Each of the “Best Activity” award winners will be receiving $500 from Next Gen Personal Finance and will be featured in an upcoming NGPF blog post.  Their original activities are creative, teach key personal finance skills and provide supports that make them easy for other educators to implement in the classroom.

  • Barbara O’Neill, a Finance Professor at Rutgers University, has created real-life personal finance case studies that serve as a capstone project for her students.  As she described in her proposal, this teaching method develops critical thinking skills and helps her students see financial planning as a holistic process, in which personal finance topics are interconnected.
  • Jonathan Toczynski and Danielle Sawyer, Financial and Business Literacy teachers at John F. Kennedy Memorial High School in Iselin, New Jersey, created a Cost of Living Project, in which students create a real-life budget impacted by decisions they make about where they live and the career they choose.  Students also conduct their own research to determine their cost of housing and transportation.
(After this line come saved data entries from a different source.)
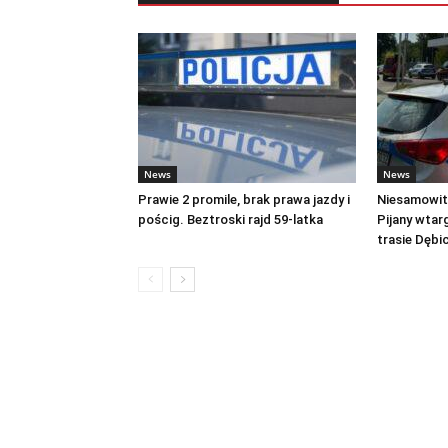
News
News
Prawie 2 promile, brak prawa jazdy i
Niesamowite
pościg. Beztroski rajd 59-latka
Pijany wtar
trasie Dęb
NGPF would like to thank all the educators who took the time to share their favorite resources and activities with us. We received a large number of excellent entries that demonstrate the commitment of personal finance educators to find and develop engaging curricula for their students.


About Next Gen Personal Finance

Next Gen Personal Finance (NGPF) is a non-profit organization that believes all young people deserve a free, quality education to develop their financial capability. We have spent thousands of hours curating the best personal finance resources from the web so you don’t have to. Next Gen Personal Finance now provides the following free content to educators:

  • Lesson Library:  Over 70+ lessons and growing
  • Activity Bank:  Click the tab titled “Activity Bank” along the left-hand side to find 85+ interactive exercises.
  • NGPF Blog: Updated daily, provides you with case studies, questions of the day and finds creative ways to incorporate current events into your classroom.

About the Author

Tim Ranzetta

Tim's saving habits started at seven when a neighbor with a broken hip gave him a dog walking job. Her recovery, which took almost a year, resulted in Tim getting to know the bank tellers quite well (and accumulating a savings account balance of over $300!). His recent entrepreneurial adventures have included driving a shredding truck, analyzing executive compensation packages for Fortune 500 companies and helping families make better college financing decisions. After volunteering in 2010 to create and teach a personal finance program at Eastside College Prep in East Palo Alto, Tim saw firsthand the impact of an engaging and activity-based curriculum, which inspired him to start a new non-profit, Next Gen Personal Finance.